The worst part about Transparent Redirect is that you can't run any server-side callbacks (like confirming inventory is still available) at the point of sale, you have to run it when they first load the checkout page. Why? Because by the time the checkout page data hits your server, Braintree has already charged the customer's card. If you need to abort the transaction at that point it's frustrating at best.

Maybe there's a really obvious way to work-around that but multiple emails to their developer support weren't helpful.

With Stripe, you can run callbacks and validations all day long and you'll never capture your customer's money until you explicitly say "do it." Much cleaner.

2 comments

Sorry to hear you had a rough time with Transparent Redirect. Having fielded quite a few e-mails on this very issue, I'd say it's possibly the biggest limitation with TR.

There are only a couple options available in the situation you describe. First, you could vault the card before you charge it. Not great. Extra code, and you may not really want to store the card after the sale (depending upon your use-case). The other work-around, while not involving the vault may even be worse. If you don't want to vault the card, you could issue a void after confirming TR if something went awry (or say you're out of stock).

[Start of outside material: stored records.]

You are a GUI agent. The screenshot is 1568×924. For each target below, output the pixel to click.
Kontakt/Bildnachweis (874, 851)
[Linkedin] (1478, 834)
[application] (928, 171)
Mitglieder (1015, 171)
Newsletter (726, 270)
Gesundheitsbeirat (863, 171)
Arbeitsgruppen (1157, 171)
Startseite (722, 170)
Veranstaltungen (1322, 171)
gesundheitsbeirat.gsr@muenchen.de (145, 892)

This is why we're really excited about getting Braintree.js into people's hands. It eliminates an extra round-trip for the customer to a third-party which is necessary with tokenization or TR. You can validate the form data before you decide to initiate the sale. It's really simple, too.

How recently was this? I used the CSE encryption library instead of transparent redirect in my implementation, and it wasn't bad at all.

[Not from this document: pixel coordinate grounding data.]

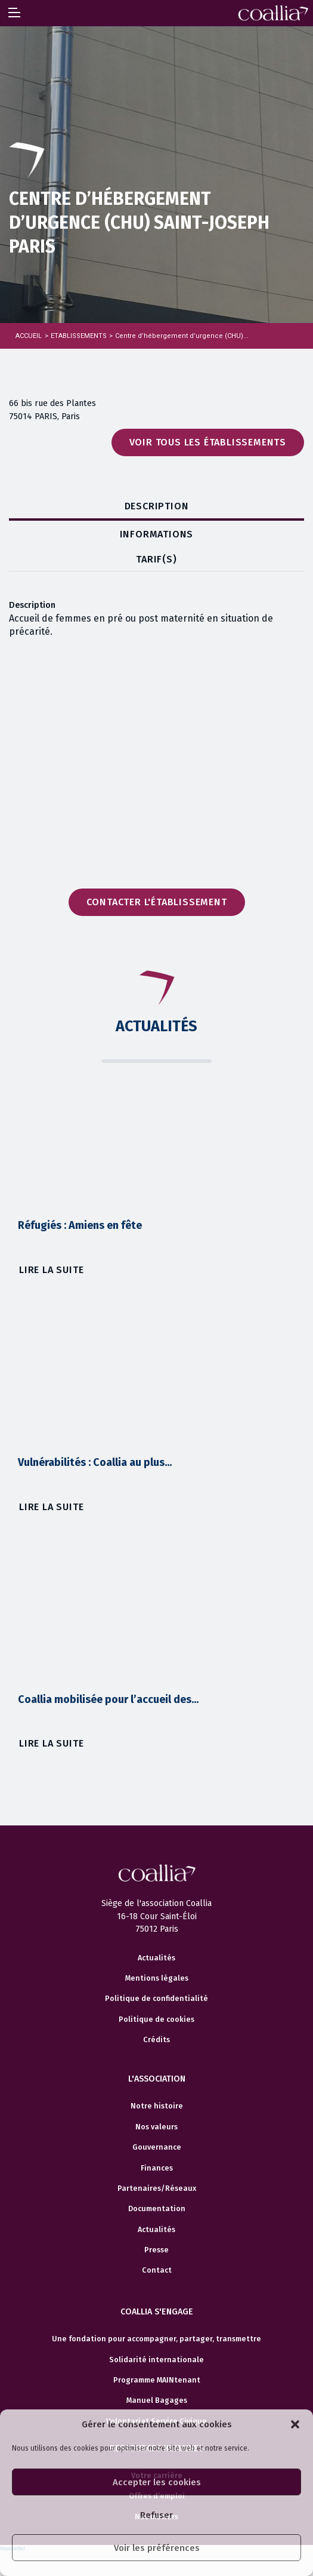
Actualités (156, 1958)
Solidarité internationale (156, 2360)
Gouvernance (156, 2147)
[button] (295, 2424)
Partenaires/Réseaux (156, 2188)
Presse (156, 2250)
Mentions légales (156, 1978)
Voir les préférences (157, 2548)
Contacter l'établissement (156, 902)
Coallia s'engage (156, 2312)
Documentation (156, 2209)
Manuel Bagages (156, 2400)
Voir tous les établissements (207, 442)
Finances (157, 2168)
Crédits (156, 2040)
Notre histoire (157, 2106)
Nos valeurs (156, 2127)
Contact (157, 2270)
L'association (156, 2079)
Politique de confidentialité (156, 1998)
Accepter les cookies (157, 2482)
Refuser (156, 2515)
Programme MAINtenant (156, 2380)
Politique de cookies (156, 2019)
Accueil (29, 336)
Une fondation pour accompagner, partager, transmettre (156, 2339)
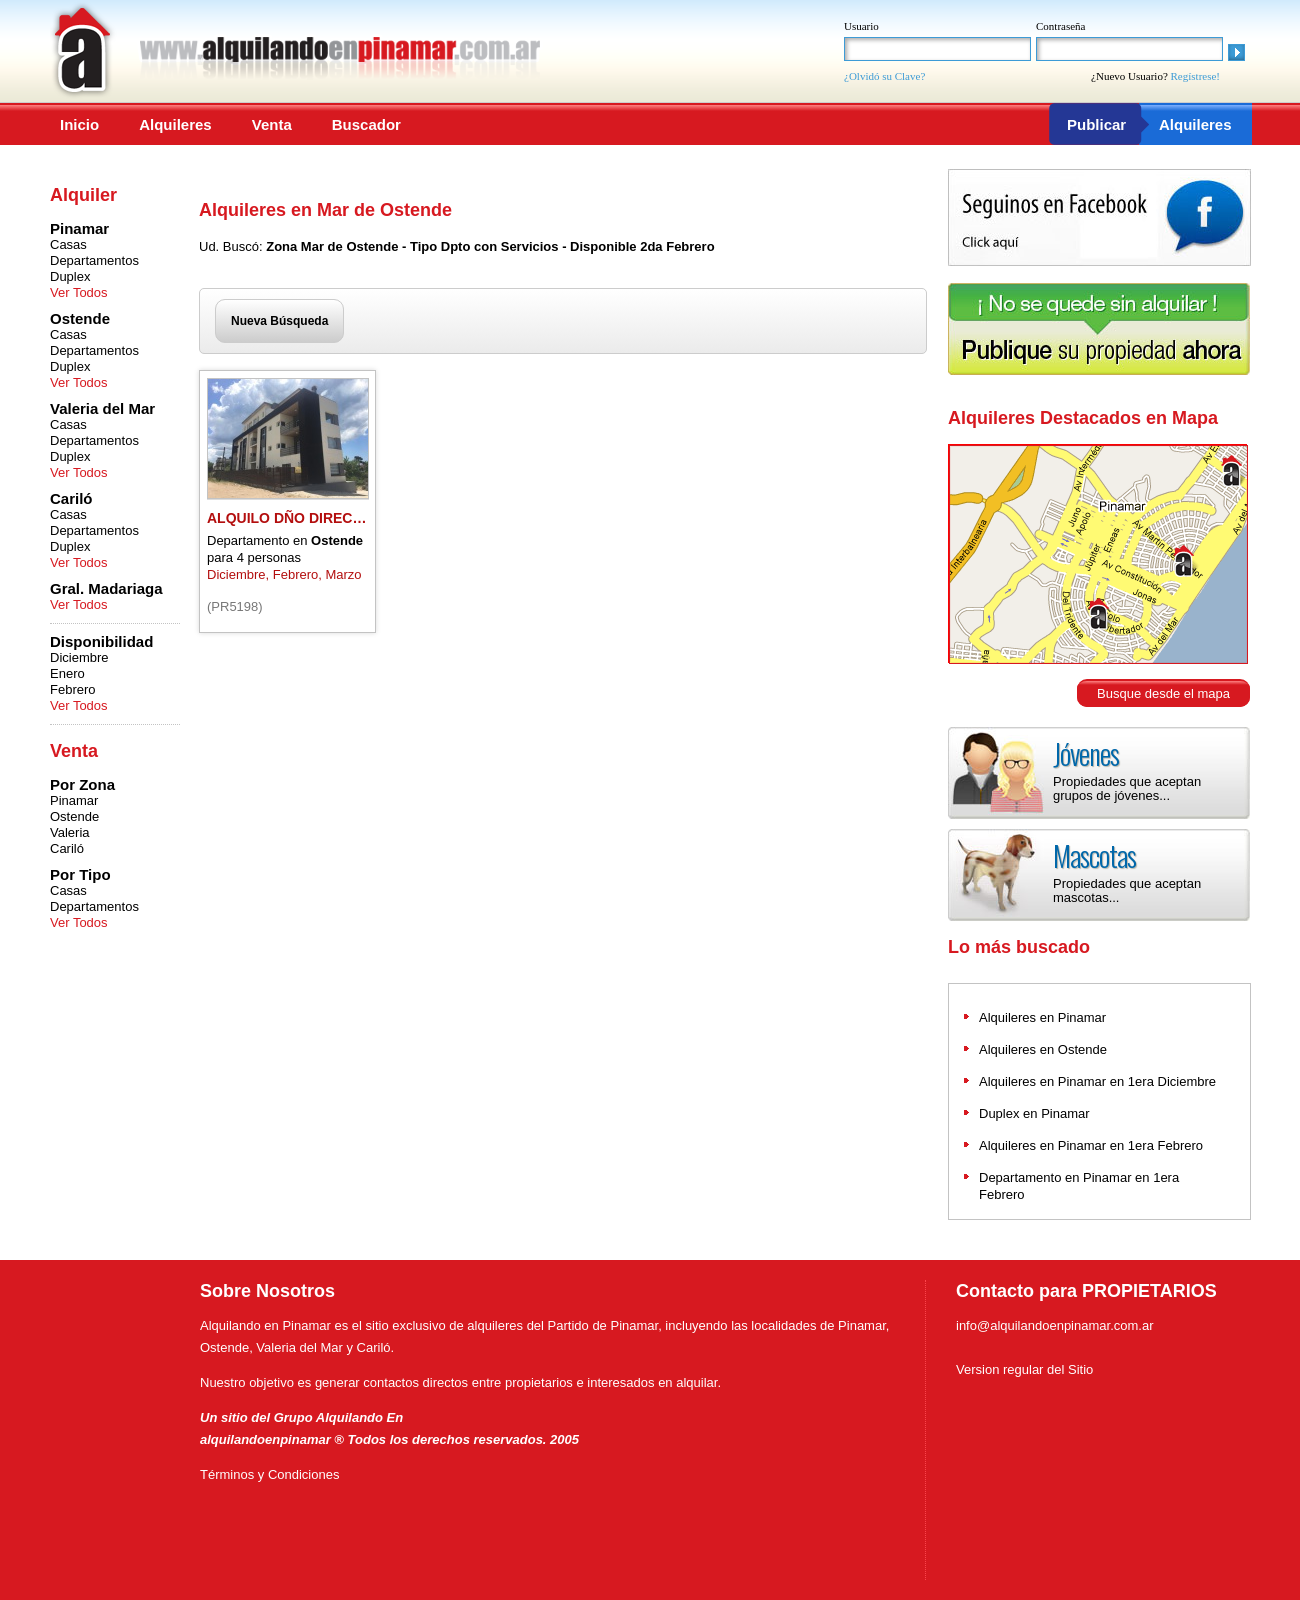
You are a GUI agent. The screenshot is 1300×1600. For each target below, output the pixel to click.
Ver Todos (79, 292)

I'm actually a bit confused by this announcement, as it looks essentially the same as their existing client side encryption solution that they've had for at least a year?

I explain this in a comment that's a bit further down the page but here it is in a nutshell:

* You're right that this is very similar to our previous offering. At its core, the encryption logic is the same.

* While both libraries offer an object which will encrypt your data, that's literally all our previous offering did. New helpers used in conjunction with data attributes eliminate the need to write custom onSubmit handlers, making your integration far simpler.

* We host the JavaScript, making linking directly to it an option.

These things make our JavaScript library substantially easier to use. That, plus the fact that we now recommend Braintree.js over Transparent Redirect motivated us to rebrand it.